Up until now, I’ve covered the major families: DXT (BC 1-5), ETC2 and BPTC (BC 6-7) in part 1 and part 2. Complexity has been steadily increasing, but now we’re finally going to tackle the end boss of texture compression, ASTC.

ASTC

ASTC, or Adaptive Scalable Texture Compression is the result of a fever dream which attempts to answer the question of “how complex can we make a texture compression format and still trick IHVs to make it into silicon”. Complexity in codec design generally translates to better quality / bit at the cost of more expensive decode/encode. As hardware designs evolve, we can afford more complex codecs. Finding a sweet spot is incredibly hard, and ASTC cranked it to 11, for better or worse.

It began life on the Mali Midgard GPU series way back in the day, but has since been widely adopted by the mobile GPU ecosystem by all relevant vendors in the Khronos sphere, at least the core LDR profile.

Profiles you say, in my texture formats? What is this, H.264? Well … we’ll get to that 🙂

Notably, it’s also supported on the Nintendo Switch (Tegra supports Android after all), causing all sorts of fun issues for emulators … There’s actually multiple independent compute shader decoders of ASTC out there in the wild!

ASTC (released in 2012) is still considered the state of the art, and I don’t think anyone else have made a serious attempt at introducing a new hardware accelerated texture compression format since. The state of the art in ASTC compression is still being developed with recent improvements from Pete Harris on astc-encoder, the official reference encoder, and that is to my knowledge the only encoder implementation of ASTC HDR/3D profiles.

Desktop IHVs other than Intel have so far refused to expose support for ASTC, which is annoying, since it seems we’re forever stuck with two different worlds of texture compression, BC variant zoo on desktop and ASTC on mobile.

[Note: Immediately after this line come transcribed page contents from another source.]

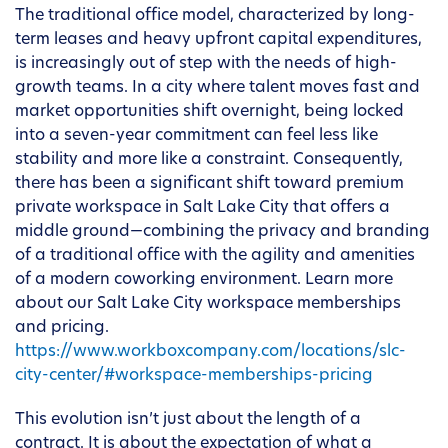
The traditional office model, characterized by long-
term leases and heavy upfront capital expenditures,
is increasingly out of step with the needs of high-
growth teams. In a city where talent moves fast and
market opportunities shift overnight, being locked
into a seven-year commitment can feel less like
stability and more like a constraint. Consequently,
there has been a significant shift toward premium
private workspace in Salt Lake City that offers a
middle ground—combining the privacy and branding
of a traditional office with the agility and amenities
of a modern coworking environment. Learn more
about our Salt Lake City workspace memberships
and pricing.
https://www.workboxcompany.com/locations/slc-
city-center/#workspace-memberships-pricing
This evolution isn’t just about the length of a
contract. It is about the expectation of what a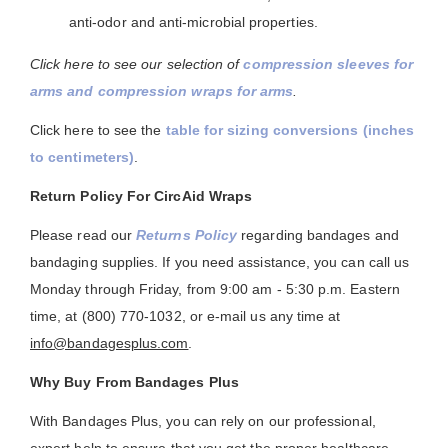
anti-odor and anti-microbial properties.
Click here to see our selection of
compression sleeves for
arms and compression wraps for arms
.
Click here to see the
table for sizing conversions (inches
to centimeters)
.
Return Policy For CircAid Wraps
Please read our
Returns Policy
regarding bandages and
bandaging supplies. If you need assistance, you can call us
Monday through Friday, from 9:00 am - 5:30 p.m. Eastern
time, at (800) 770-1032, or e-mail us any time at
info@bandagesplus.com
.
Why Buy From Bandages Plus
With Bandages Plus, you can rely on our professional,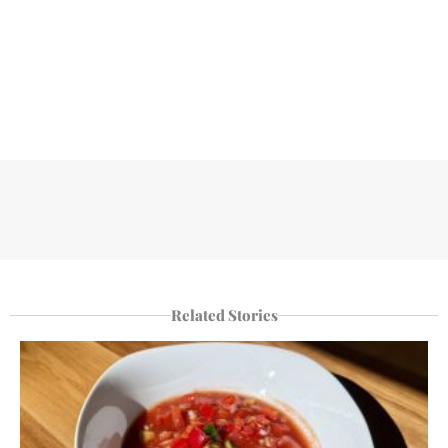
Related Stories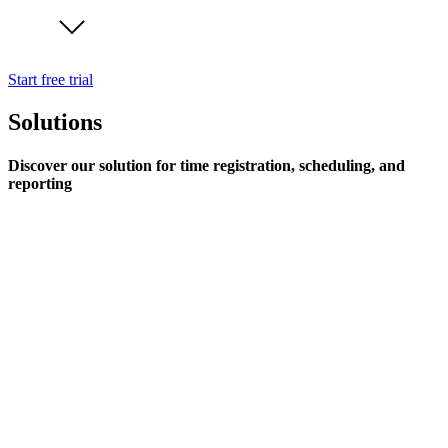
Start free trial
Solutions
Discover our solution for time registration, scheduling, and
reporting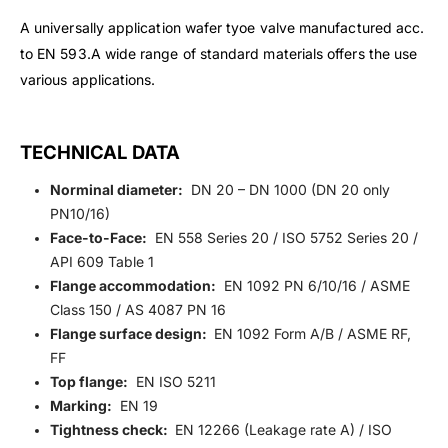
A universally application wafer tyoe valve manufactured acc.
to EN 593.A wide range of standard materials offers the use
various applications.
TECHNICAL DATA
Norminal diameter:
DN 20 – DN 1000 (DN 20 only
PN10/16)
Face-to-Face:
EN 558 Series 20 / ISO 5752 Series 20 /
API 609 Table 1
Flange accommodation:
EN 1092 PN 6/10/16 / ASME
Class 150 / AS 4087 PN 16
Flange surface design:
EN 1092 Form A/B / ASME RF,
FF
Top flange:
EN ISO 5211
Marking:
EN 19
Tightness check:
EN 12266 (Leakage rate A) / ISO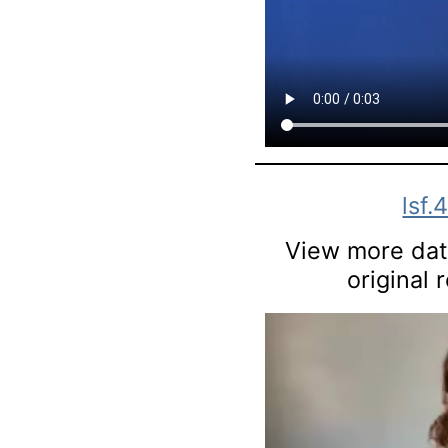
lsf.
View more data
original 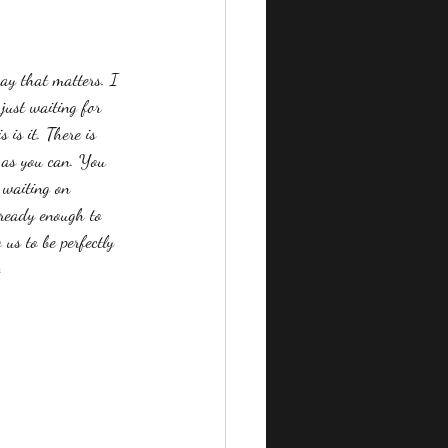
way that matters. I 
just waiting for 
 is it. There is 
y as you can. You 
 waiting on 
l ready enough to 
us to be perfectly 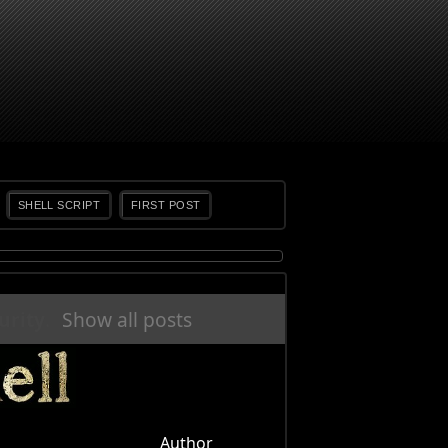
SHELL SCRIPT
FIRST POST
urity
.
Show all posts
Author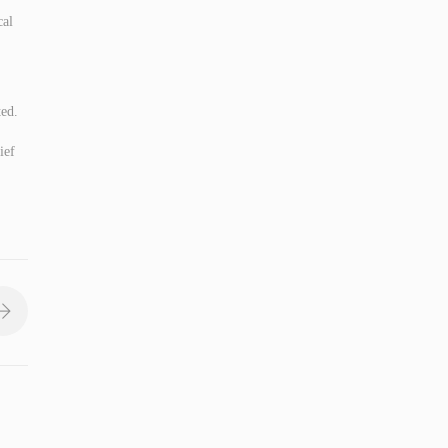
cal
ted.
ief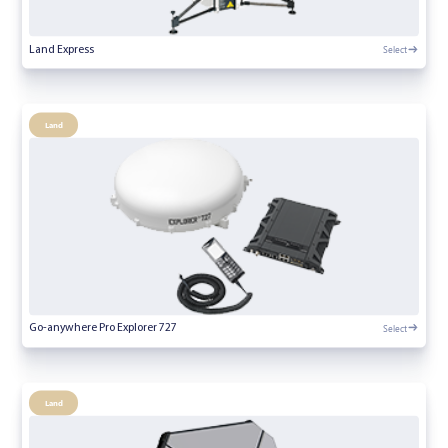
Select
Land Express
Land
Select
Go-anywhere Pro Explorer 727
Land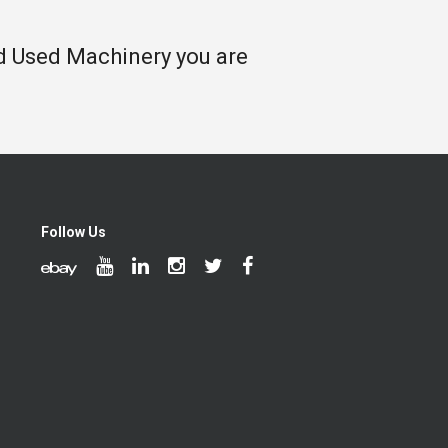
nd Used Machinery you are
Follow Us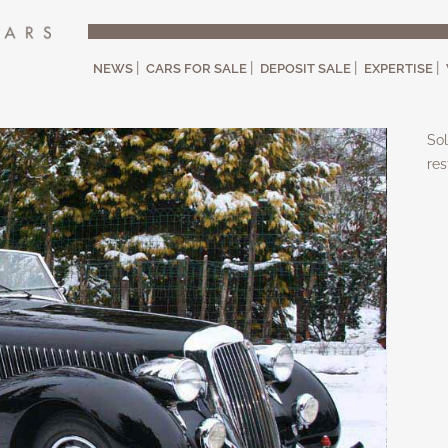
NEWS
CARS FOR SALE
DEPOSIT SALE
EXPERTISE
Sol
res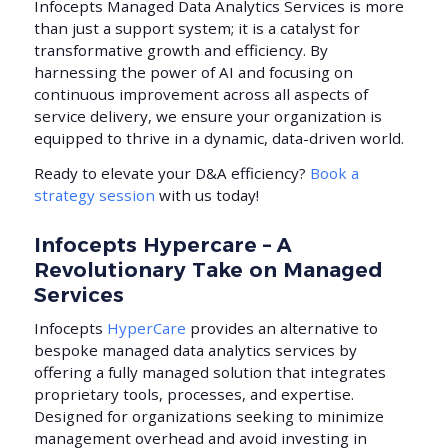
Infocepts Managed Data Analytics Services is more
than just a support system; it is a catalyst for
transformative growth and efficiency. By
harnessing the power of AI and focusing on
continuous improvement across all aspects of
service delivery, we ensure your organization is
equipped to thrive in a dynamic, data-driven world.
Ready to elevate your D&A efficiency?
Book a
strategy session
with us today!
Infocepts Hypercare – A
Revolutionary Take on Managed
Services
Infocepts
HyperCare
provides an alternative to
bespoke managed data analytics services by
offering a fully managed solution that integrates
proprietary tools, processes, and expertise.
Designed for organizations seeking to minimize
management overhead and avoid investing in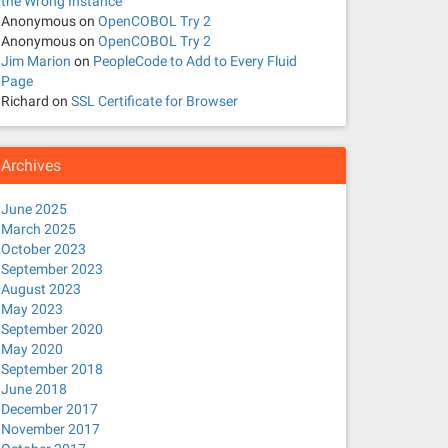
the Wrong Instance
Anonymous
on
OpenCOBOL Try 2
Anonymous
on
OpenCOBOL Try 2
Jim Marion
on
PeopleCode to Add to Every Fluid
Page
Richard
on
SSL Certificate for Browser
Archives
June 2025
March 2025
October 2023
September 2023
August 2023
May 2023
September 2020
May 2020
September 2018
June 2018
December 2017
November 2017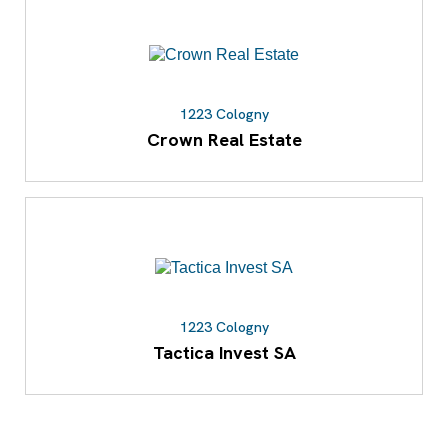
1223 Cologny
Crown Real Estate
1223 Cologny
Tactica Invest SA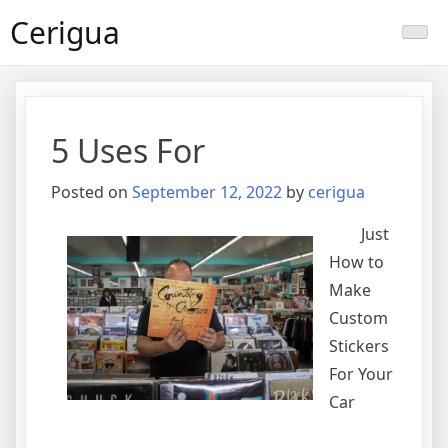
Skip
Cerigua
to
content
5 Uses For
Posted on
September 12, 2022
by
cerigua
Just
How to
Make
Custom
Stickers
For Your
Car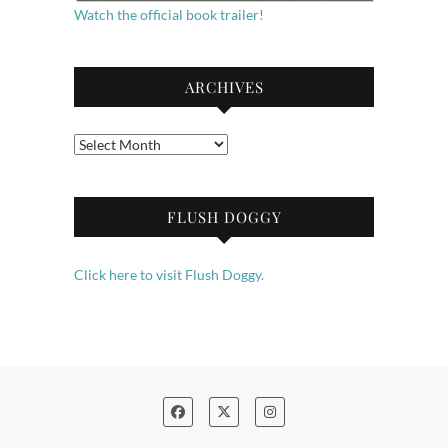
Watch the official book trailer!
ARCHIVES
Archives
FLUSH DOGGY
Click here to visit Flush Doggy.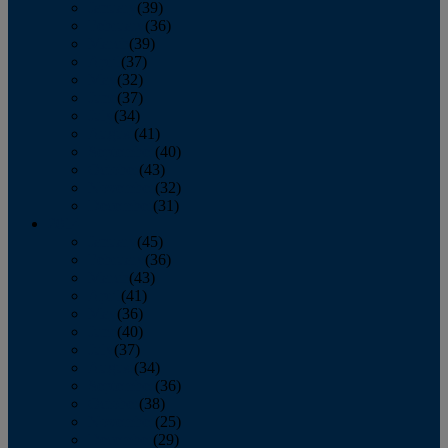
January
(39)
February
(36)
March
(39)
April
(37)
May
(32)
June
(37)
July
(34)
August
(41)
September
(40)
October
(43)
November
(32)
December
(31)
2014
January
(45)
February
(36)
March
(43)
April
(41)
May
(36)
June
(40)
July
(37)
August
(34)
September
(36)
October
(38)
November
(25)
December
(29)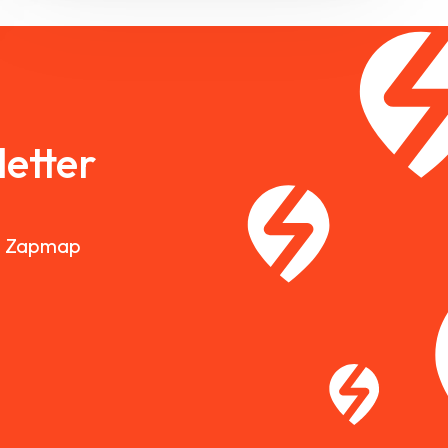
etter
nd Zapmap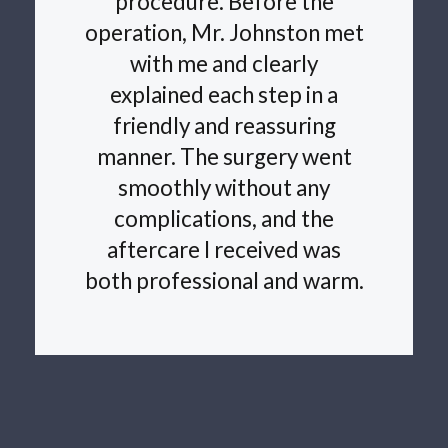
procedure. Before the
operation, Mr. Johnston met
with me and clearly
explained each step in a
friendly and reassuring
manner. The surgery went
smoothly without any
complications, and the
aftercare I received was
both professional and warm.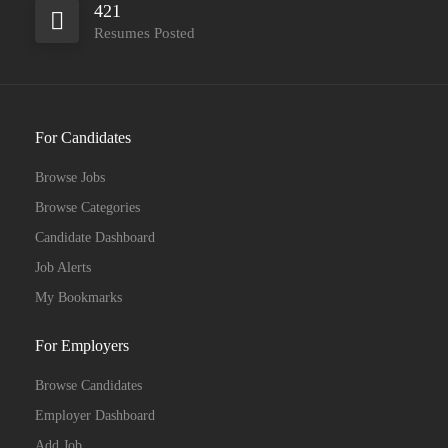
421
Resumes Posted
For Candidates
Browse Jobs
Browse Categories
Candidate Dashboard
Job Alerts
My Bookmarks
For Employers
Browse Candidates
Employer Dashboard
Add Job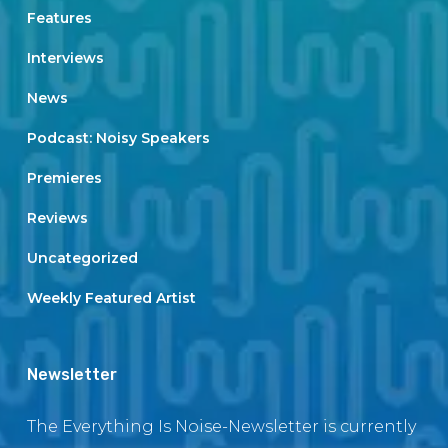
Features
Interviews
News
Podcast: Noisy Speakers
Premieres
Reviews
Uncategorized
Weekly Featured Artist
Newsletter
The Everything Is Noise-Newsletter is currently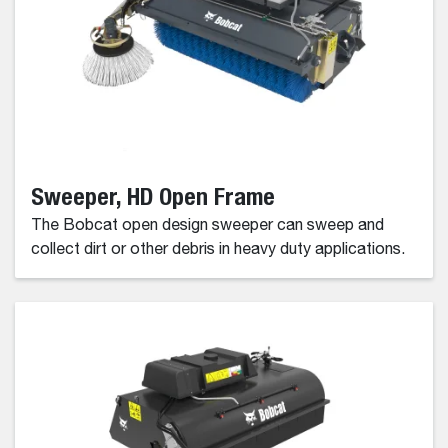
Sweeper, HD Open Frame
The Bobcat open design sweeper can sweep and
collect dirt or other debris in heavy duty applications.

The compute shader decoder

Last year, around the time I wrote blogs on BPTC, I also implemented an ASTC LDR/HDR decoder that produced bit-exact results compared to the reference implementation and real hardware in my validation suite. Compared to the BC6 and 7 shaders, the shader complexity is ridiculous, and somehow it works. It’s integrated in Granite such that I can load ASTC compressed scenes transparently, which is useful for testing in a “because I can!” sense.

The shader is certainly not optimized for speed. I focused on readability and debuggability, since it was hard enough to implement this as-is. It’s more than fast enough for my purposes at least.

Enter the horror here. Here be dragons.

One format to bind them all

ASTC has a goal of better quality / bit than every existing format at the same time. This is not easy, considering that BC went the route of many different specialized formats designed to solve specific texture compression needs and you would expect each format to excel at their specific use case. As far as I know, ASTC succeeds here, given a sufficiently sophisticated encoder.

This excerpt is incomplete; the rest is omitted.